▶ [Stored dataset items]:

-*-*-

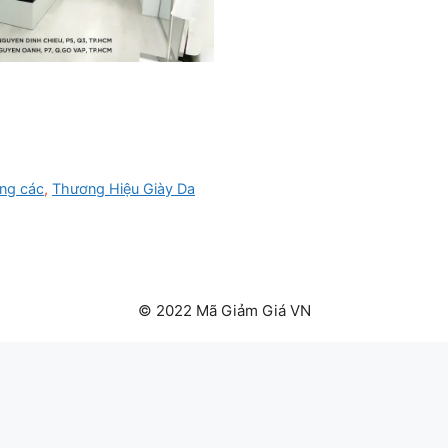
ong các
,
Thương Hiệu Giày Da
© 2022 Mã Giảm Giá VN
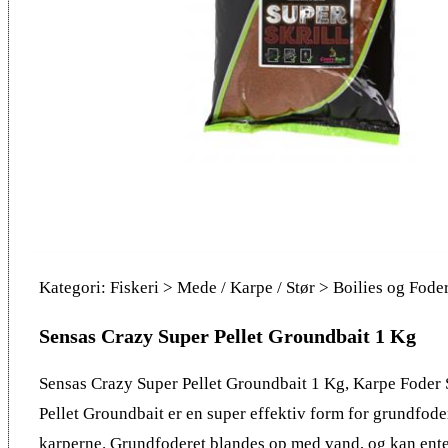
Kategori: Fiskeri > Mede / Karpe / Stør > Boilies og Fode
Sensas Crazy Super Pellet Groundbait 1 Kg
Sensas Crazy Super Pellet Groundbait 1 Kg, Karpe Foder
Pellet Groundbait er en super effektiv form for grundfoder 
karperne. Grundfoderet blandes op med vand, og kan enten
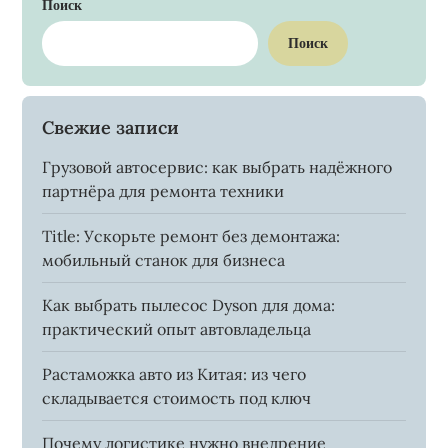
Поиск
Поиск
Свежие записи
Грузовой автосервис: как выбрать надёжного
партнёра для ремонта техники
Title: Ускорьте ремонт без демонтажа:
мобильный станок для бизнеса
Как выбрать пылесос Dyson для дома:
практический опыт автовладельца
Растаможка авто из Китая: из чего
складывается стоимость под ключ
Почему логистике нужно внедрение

-*-*-

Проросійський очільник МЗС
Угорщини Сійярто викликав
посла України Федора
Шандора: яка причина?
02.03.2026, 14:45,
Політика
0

-*-*-

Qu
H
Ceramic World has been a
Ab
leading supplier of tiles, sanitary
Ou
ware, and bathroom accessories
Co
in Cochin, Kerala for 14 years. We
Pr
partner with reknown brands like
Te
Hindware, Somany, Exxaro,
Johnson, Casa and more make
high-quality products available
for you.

-*-*-

▶ [TASK DIRECTIONS]:
Retype only the lines above between the line with "партнёра для ремонта техники" and the line with "Почему логистике нужно внедрение", counting those two lines as well, and keep every character as it is.

▶ [RESPONSE AREA]:
партнёра для ремонта техники
Title: Ускорьте ремонт без демонтажа:
мобильный станок для бизнеса
Как выбрать пылесос Dyson для дома:
практический опыт автовладельца
Растаможка авто из Китая: из чего
складывается стоимость под ключ
Почему логистике нужно внедрение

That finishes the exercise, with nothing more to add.